After moving to an online strategy to collect signatures during the COVID-19 pandemic, leaders of an LGBTQ rights ballot proposal said this week they can’t amass enough to qualify for the November ballot — and they are suing the state.

The Fair and Equal Michigan campaign sought to ban discrimination against LGBTQ people in Michigan. It collected roughly 180,000 signatures, shy of the 340,047 required by Wednesday’s deadline.

Attorney Steve Liedel of Dykema Gossett PLLC said the pandemic made exercising the right granted to people in the Constitution to propose and to enact laws “insurmountable.” He said the suit filed Tuesday in the Michigan Court of Claims asks for recognition of the “severe burden on the exercise of fundamental constitutional rights imposed by COVID-19.”

The campaign is seeking injunctive relief to reduce the signature requirement to 127,518 registered voters. The campaign arrived at that number is because it only could canvass 45 of the 120 days allowed, or 37.5% of the allotted time given by state law for citizen petitions to collect valid signatures. Fair and Equal Michigan would exceed that threshold.

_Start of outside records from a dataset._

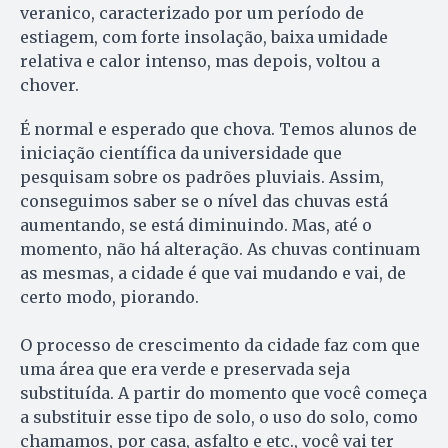
veranico, caracterizado por um período de
estiagem, com forte insolação, baixa umidade
relativa e calor intenso, mas depois, voltou a
chover.
É normal e esperado que chova. Temos alunos de
iniciação científica da universidade que
pesquisam sobre os padrões pluviais. Assim,
conseguimos saber se o nível das chuvas está
aumentando, se está diminuindo. Mas, até o
momento, não há alteração. As chuvas continuam
as mesmas, a cidade é que vai mudando e vai, de
certo modo, piorando.
O processo de crescimento da cidade faz com que
uma área que era verde e preservada seja
substituída. A partir do momento que você começa
a substituir esse tipo de solo, o uso do solo, como
chamamos, por casa, asfalto e etc., você vai ter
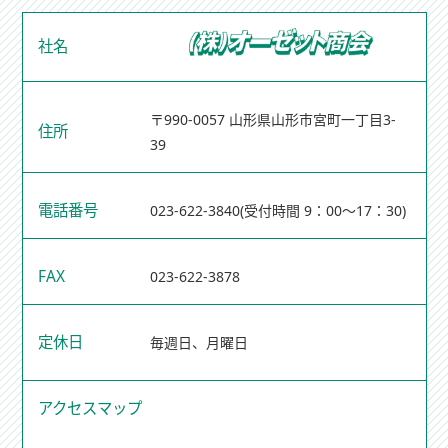
社名
〒990-0057 山形県山形市宮町一丁目3-
住所
39
電話番号
023-622-3840
(受付時間 9：00～17：30)
FAX
023-622-3878
定休日
毎週日、月曜日
アクセスマップ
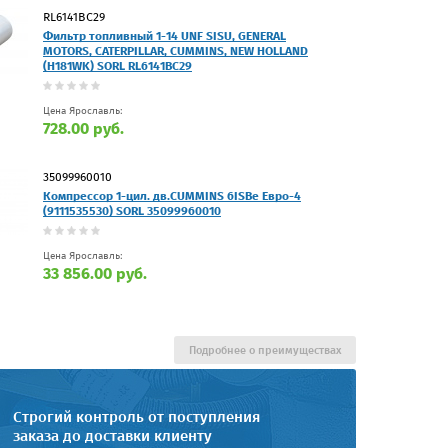
RL6141BC29
Фильтр топливный 1-14 UNF SISU, GENERAL
MOTORS, CATERPILLAR, CUMMINS, NEW HOLLAND
(H181WK) SORL RL6141BC29
Цена Ярославль:
728.00 руб.
35099960010
Компрессор 1-цил. дв.CUMMINS 6ISBe Евро-4
(9111535530) SORL 35099960010
Цена Ярославль:
33 856.00 руб.
Подробнее о преимуществах
Строгий контроль от поступления
заказа до доставки клиенту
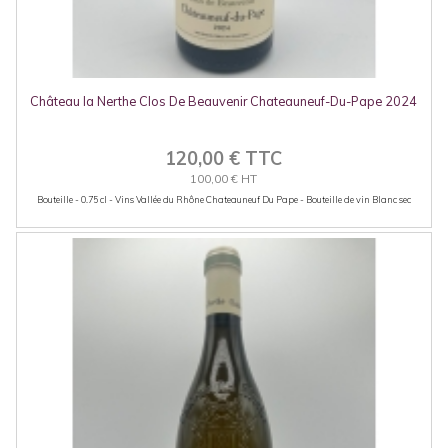
Château la Nerthe Clos De Beauvenir Chateauneuf-Du-Pape 2024
120,00 € TTC
100,00 € HT
Bouteille - 0.75 cl - Vins Vallée du Rhône Chateauneuf Du Pape - Bouteille de vin Blanc sec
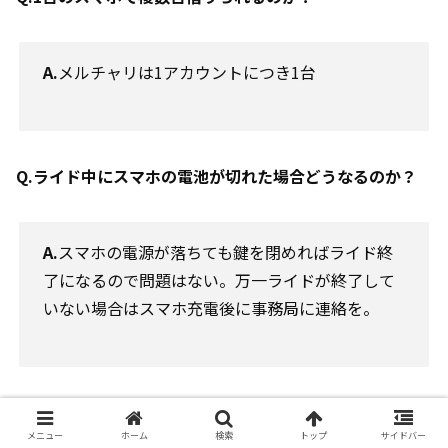
A.
メルチャリは1アカウントにつき1台
Q.ライド中にスマホの電池が切れた場合どうなるのか？
A.
スマホの電源が落ちても鍵を閉めればライド終
了になるので問題はない。万一ライドが終了して
いない場合はスマホ充電後に事務局に連絡を。
Q.放置自転車が多いが、罰則などはあるのか？
メニュー
ホーム
検索
トップ
サイドバー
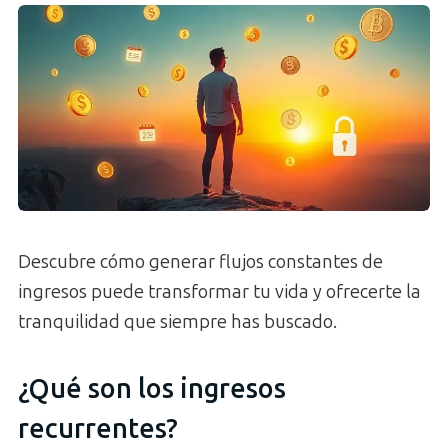
Descubre cómo generar flujos constantes de
ingresos puede transformar tu vida y ofrecerte la
tranquilidad que siempre has buscado.
¿Qué son los ingresos
recurrentes?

The suit also asks the court to extend the deadline for submitting signatures from Wednesday until to July 13.

“Even, and especially, at time of great difficulty, such as our current public health crisis, our precious Constitutional rights must be upheld. And so our stand will continue: Every Michigander deserves an equal chance at success, without threat of being fired, harassed, or demoted simply for who they are or who they love,” said Fair and Equal Michigan Co-Chair and President Trevor Thomas.

Secretary of State Jocelyn Benson, Elections Director Jonathan Brater and the Board of State Canvassers are named as defendants. State Sen. Adam Hollier (D-Detroit) and Rep. Mary Manoogian (D-Birmingham) have joined in the suit arguing they have been denied their right to vote on the ballot initiative.

This wasn’t the only ballot question committee stunted by complications due to the coronavirus. Campaigns for a graduated income tax and to stop lobbyist influence in state government both folded, as the Advance previously reported.

The LGBTQ rights campaign began in January and included the backing of several state leaders and big businesses.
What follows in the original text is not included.